Mais je me console par l’idée que, en matière de controverses comme de cures d’eaux minérales, le véritable effet ne se produit qu’après coup.
Démophèle. — Je te souhaite un effet favorable.
Philalèthe. — Il pourrait peut-être se produire, si seulement je me sentais en état de digérer certain proverbe.
Démophèle. — Quel est-il ?
Philalèthe. — Detrás de la cruz está el Diablo.
Démophèle. — Parle allemand, espèce d’Espagnol !
Philalèthe. — Un instant. « Derrière la croix se tient le diable. »
Démophèle. — Viens, nous ne voulons pas nous séparer avec des sarcasmes. Admettons plutôt que la religion, comme Janus, ou, mieux encore, comme le dieu brahmanique de la mort, Yama, a deux visages, et, à l’instar de celui-ci, l’un très aimable et l’autre très sombre. Chacun de nous n’a regardé que l’un des deux.
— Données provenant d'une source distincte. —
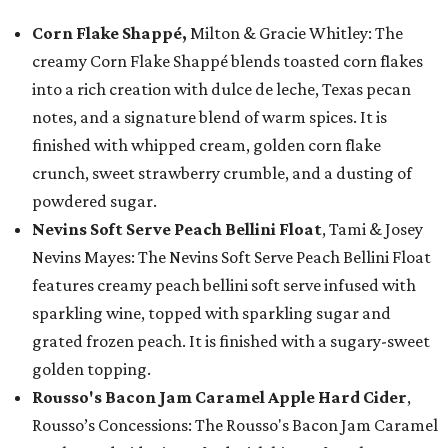
Corn Flake Shappé,
Milton & Gracie Whitley: The
creamy Corn Flake Shappé blends toasted corn flakes
into a rich creation with dulce de leche, Texas pecan
notes, and a signature blend of warm spices. It is
finished with whipped cream, golden corn flake
crunch, sweet strawberry crumble, and a dusting of
powdered sugar.
Nevins Soft Serve Peach Bellini Float
, Tami & Josey
Nevins Mayes: The Nevins Soft Serve Peach Bellini Float
features creamy peach bellini soft serve infused with
sparkling wine, topped with sparkling sugar and
grated frozen peach. It is finished with a sugary-sweet
golden topping.
Rousso's Bacon Jam Caramel Apple Hard Cider
,
Rousso’s Concessions: The Rousso's Bacon Jam Caramel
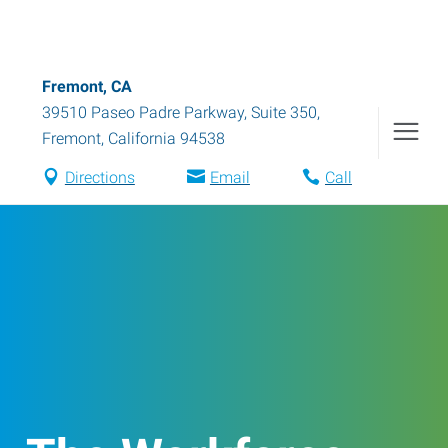
Fremont, CA
39510 Paseo Padre Parkway, Suite 350
,
Fremont
,
California
94538
Directions
Email
Call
Philalèthe. — Tu as raison, mon vieux camarade.
- ↑ Le fameux poème héroï-comique de Samuel Butler, satire sanglante des puritains et des presbytériens qui avaient fait la révolution anglaise de 1648, publié de 1663 à 1678. Schopenhauer a d’ailleurs modifié la citation à l’appui de sa thèse. Le véritable texte porte (Aldine Edition, t. II, 3e partie, 3e chant, vers 547-48) :
He that complies against his will,
Is of his own opinion still.(Celui qui fait une chose contre sa volonté, conserve au fond son opinion.)